To achieve the extraordinary, you need to follow Drucker’s way and go for the impossible.
CHAPTER 4
DRUCKER’S INSIGHTS INTO THE ESSENCE OF LEADERSHIP AND SUCCESS
Above all, today’s manager and career professional has a responsibility to develop himself. It is a responsibility he has towards his institution as well as toward himself.
– Peter F. Drucker
About 30 years ago I initiated a special study called the Combat Leadership Study. This grew out of my search to find the most challenging leadership situation and leaders who were successful in such situations as well as in management functions in business. There are many challenging conditions for leadership, of course.
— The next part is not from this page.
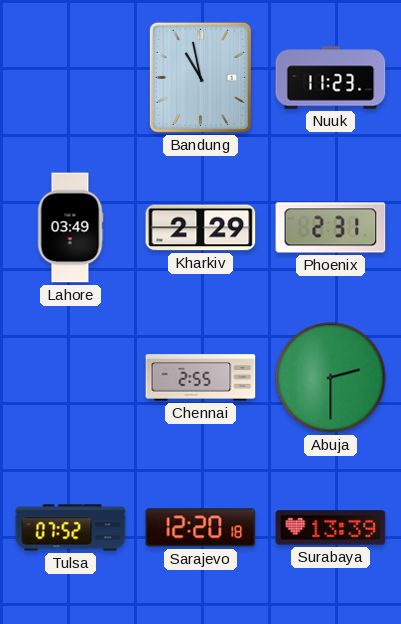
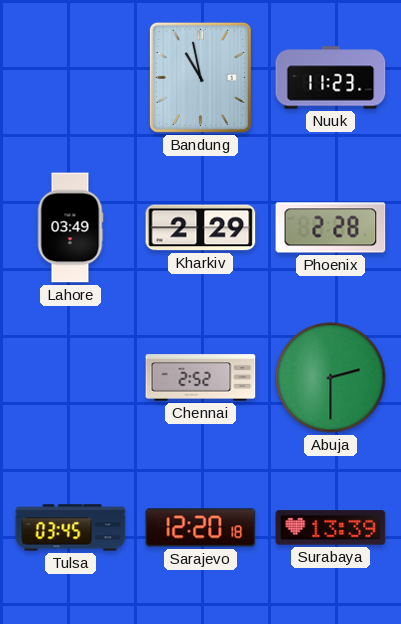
Phoenix: 2:31 -> 2:28
Chennai: 2:55 -> 2:52
Tulsa: 07:52 -> 03:45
I felt that most likely this might be in life-and-death situations: the hospital room, unexpected situations on the street, emergencies at sea, a shark attack or a near drowning, an emergency in the air, an automobile accident, or a heart attack. But for an environment of leadership that might encompass any or all of those mentioned, it’s hard to beat the almost daily leadership challenges of combat on the battlefield. Here there are daily settings that are not only routinely dangerous and life-threatening, but usually neither leaders nor those led would prefer to be involved if they had the freedom of choice. The payoff for the leader and those led is also usually higher than any other situation even if life and death were considered secondary to the main issue of defeat of an enemy.